*** Exercise input ***
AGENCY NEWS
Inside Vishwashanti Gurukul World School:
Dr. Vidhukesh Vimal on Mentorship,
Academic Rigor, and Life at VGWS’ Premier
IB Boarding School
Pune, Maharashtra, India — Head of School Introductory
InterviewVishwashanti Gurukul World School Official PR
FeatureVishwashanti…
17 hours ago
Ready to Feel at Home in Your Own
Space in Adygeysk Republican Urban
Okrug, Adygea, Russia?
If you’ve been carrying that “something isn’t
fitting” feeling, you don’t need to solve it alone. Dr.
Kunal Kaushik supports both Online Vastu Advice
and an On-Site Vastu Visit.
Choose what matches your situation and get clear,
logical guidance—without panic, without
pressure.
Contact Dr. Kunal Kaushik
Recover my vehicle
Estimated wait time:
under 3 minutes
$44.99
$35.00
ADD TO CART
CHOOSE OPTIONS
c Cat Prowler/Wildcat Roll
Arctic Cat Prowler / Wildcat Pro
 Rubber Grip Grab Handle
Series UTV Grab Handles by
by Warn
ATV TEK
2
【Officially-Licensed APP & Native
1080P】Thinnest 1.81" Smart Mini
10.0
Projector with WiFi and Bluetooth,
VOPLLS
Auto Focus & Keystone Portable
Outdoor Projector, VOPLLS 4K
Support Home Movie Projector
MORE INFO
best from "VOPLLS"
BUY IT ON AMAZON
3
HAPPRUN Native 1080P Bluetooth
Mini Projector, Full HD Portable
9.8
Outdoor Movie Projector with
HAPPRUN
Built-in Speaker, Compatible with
*** End of Exercise input ***
*** Exercise input ***
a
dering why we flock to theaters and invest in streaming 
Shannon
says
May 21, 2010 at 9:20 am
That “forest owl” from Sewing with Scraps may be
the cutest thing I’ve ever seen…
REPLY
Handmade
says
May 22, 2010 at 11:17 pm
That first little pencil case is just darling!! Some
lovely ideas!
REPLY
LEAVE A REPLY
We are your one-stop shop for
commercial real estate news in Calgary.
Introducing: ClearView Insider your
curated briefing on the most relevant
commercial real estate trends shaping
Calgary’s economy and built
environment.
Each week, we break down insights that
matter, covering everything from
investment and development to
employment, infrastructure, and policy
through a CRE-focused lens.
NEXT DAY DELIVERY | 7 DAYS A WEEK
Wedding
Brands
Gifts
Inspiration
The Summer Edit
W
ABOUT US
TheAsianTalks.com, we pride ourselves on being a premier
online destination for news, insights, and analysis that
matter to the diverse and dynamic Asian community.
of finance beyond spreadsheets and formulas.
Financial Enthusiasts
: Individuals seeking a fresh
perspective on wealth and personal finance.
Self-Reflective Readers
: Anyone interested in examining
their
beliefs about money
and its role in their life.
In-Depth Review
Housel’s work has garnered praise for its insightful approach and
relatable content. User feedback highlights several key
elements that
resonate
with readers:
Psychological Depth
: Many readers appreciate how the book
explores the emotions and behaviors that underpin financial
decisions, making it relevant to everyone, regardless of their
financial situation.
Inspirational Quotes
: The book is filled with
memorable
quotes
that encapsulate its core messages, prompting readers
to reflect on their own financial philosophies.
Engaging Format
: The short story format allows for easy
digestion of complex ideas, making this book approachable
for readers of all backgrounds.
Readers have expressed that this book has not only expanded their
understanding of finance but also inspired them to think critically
*** End of Exercise input ***
Your assignment:
Copy each line above that contains the string "Home".

Task response:
Ready to Feel at Home in Your Own
Support Home Movie Projector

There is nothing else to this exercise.